*** Recorded data ***

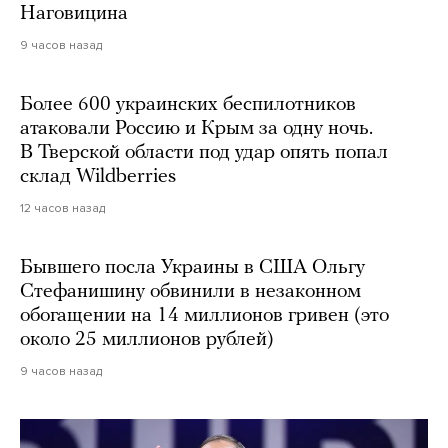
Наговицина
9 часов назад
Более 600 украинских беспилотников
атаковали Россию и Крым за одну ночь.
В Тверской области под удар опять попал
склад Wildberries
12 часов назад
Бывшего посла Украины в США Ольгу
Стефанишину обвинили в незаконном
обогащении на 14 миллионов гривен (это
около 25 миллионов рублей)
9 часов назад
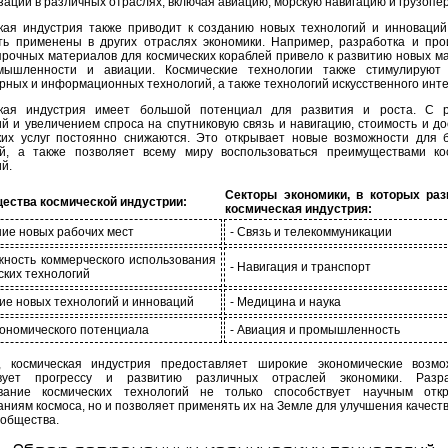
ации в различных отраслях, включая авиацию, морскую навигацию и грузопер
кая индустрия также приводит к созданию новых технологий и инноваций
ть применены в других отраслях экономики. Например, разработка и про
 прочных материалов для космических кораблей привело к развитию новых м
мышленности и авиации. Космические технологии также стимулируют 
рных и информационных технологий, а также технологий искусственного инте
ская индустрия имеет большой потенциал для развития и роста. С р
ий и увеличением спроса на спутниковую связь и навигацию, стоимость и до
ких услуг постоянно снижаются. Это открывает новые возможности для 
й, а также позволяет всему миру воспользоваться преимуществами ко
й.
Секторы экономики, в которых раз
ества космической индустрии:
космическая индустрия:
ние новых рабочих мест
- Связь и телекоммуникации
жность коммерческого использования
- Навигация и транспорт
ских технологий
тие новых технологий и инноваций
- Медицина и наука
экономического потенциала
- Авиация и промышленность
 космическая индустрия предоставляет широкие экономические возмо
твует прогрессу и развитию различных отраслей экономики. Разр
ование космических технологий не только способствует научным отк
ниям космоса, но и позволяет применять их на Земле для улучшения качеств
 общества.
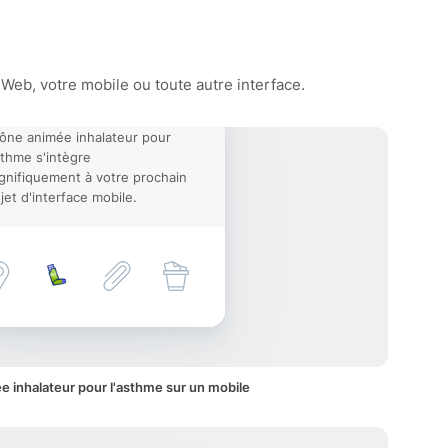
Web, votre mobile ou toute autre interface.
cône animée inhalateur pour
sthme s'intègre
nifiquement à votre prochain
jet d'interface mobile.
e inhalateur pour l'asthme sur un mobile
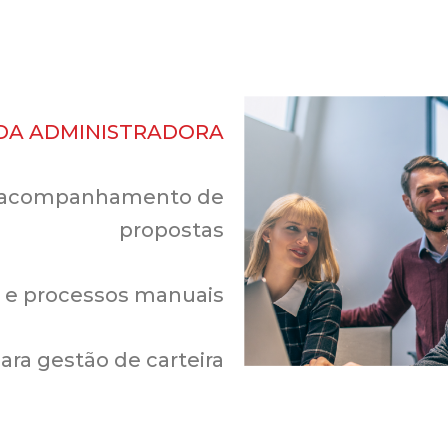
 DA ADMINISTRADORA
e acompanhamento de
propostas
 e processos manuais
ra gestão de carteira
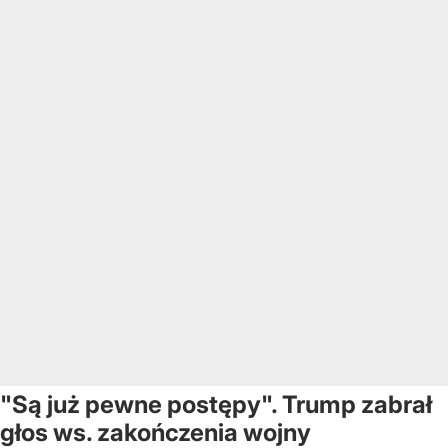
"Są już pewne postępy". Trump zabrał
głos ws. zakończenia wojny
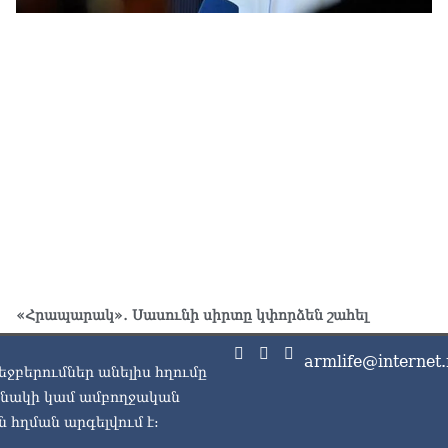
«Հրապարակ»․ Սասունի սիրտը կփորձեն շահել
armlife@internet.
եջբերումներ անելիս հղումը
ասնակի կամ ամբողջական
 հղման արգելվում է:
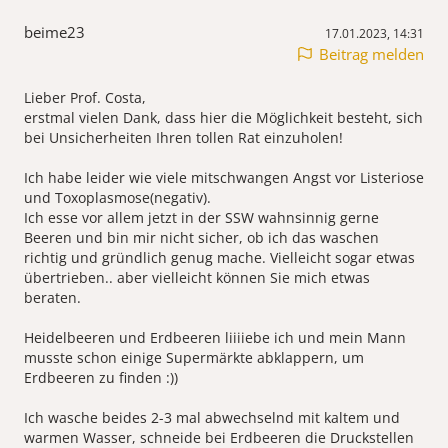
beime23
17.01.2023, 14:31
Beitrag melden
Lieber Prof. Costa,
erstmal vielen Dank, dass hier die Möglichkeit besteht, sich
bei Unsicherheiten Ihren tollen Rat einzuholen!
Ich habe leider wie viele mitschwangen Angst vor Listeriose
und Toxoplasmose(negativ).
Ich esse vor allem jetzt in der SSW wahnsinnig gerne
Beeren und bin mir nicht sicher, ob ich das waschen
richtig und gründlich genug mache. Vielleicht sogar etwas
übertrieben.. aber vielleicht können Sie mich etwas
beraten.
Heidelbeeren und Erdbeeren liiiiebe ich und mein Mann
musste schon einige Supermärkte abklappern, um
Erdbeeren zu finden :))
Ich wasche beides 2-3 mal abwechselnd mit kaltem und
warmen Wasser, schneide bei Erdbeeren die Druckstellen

***
*** Recorded data ***

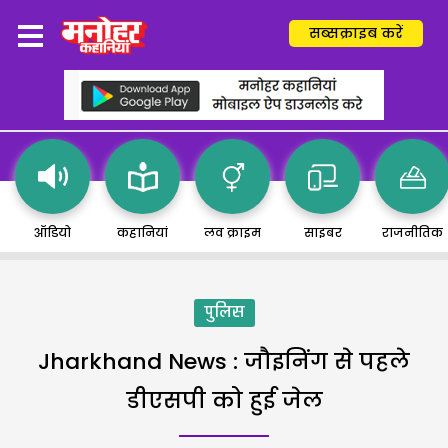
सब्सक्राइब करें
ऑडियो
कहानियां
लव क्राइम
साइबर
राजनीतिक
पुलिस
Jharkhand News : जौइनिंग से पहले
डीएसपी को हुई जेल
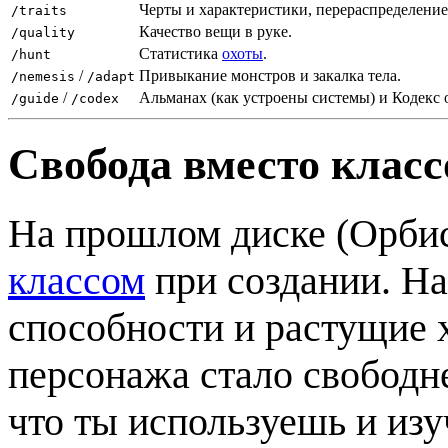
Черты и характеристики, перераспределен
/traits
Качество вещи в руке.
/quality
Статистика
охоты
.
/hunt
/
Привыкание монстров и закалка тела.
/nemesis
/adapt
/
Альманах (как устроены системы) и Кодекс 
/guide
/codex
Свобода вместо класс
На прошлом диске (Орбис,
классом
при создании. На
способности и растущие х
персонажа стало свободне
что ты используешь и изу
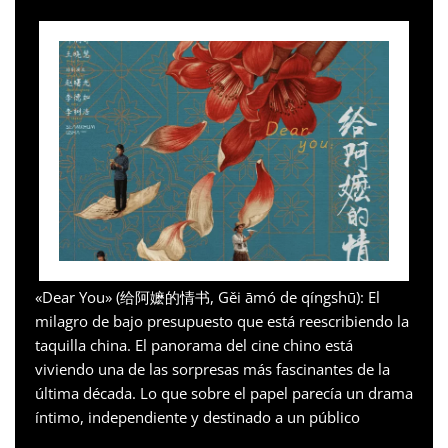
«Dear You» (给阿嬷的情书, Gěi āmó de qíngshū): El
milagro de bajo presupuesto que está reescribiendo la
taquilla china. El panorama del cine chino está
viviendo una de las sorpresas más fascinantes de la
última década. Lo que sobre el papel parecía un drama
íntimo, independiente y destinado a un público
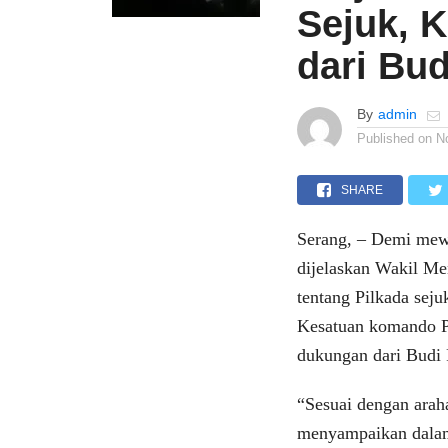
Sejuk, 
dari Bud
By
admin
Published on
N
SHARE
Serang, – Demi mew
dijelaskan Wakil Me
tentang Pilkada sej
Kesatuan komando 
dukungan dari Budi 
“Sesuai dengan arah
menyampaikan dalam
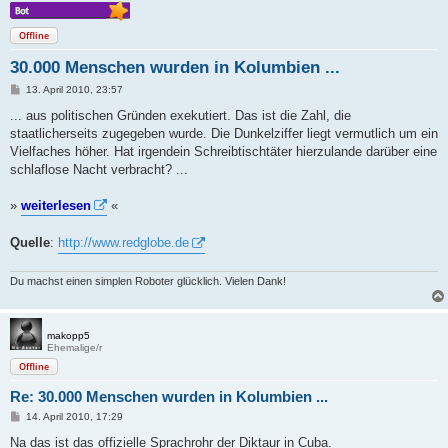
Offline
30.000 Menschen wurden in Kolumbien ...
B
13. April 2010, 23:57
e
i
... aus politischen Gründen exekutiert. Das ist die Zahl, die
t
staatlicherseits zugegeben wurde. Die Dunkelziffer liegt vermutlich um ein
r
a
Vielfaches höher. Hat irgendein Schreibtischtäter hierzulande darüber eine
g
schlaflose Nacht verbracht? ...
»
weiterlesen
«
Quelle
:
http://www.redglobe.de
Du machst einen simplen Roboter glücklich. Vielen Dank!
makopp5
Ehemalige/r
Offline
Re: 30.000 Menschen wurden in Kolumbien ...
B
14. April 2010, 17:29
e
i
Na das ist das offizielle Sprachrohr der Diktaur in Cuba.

***

Wherever "индустрия" occurs in the entries above, copy the line it sits on.

кая индустрия также приводит к созданию новых технологий и инноваций
ская индустрия имеет большой потенциал для развития и роста. С р
космическая индустрия:
 космическая индустрия предоставляет широкие экономические возмо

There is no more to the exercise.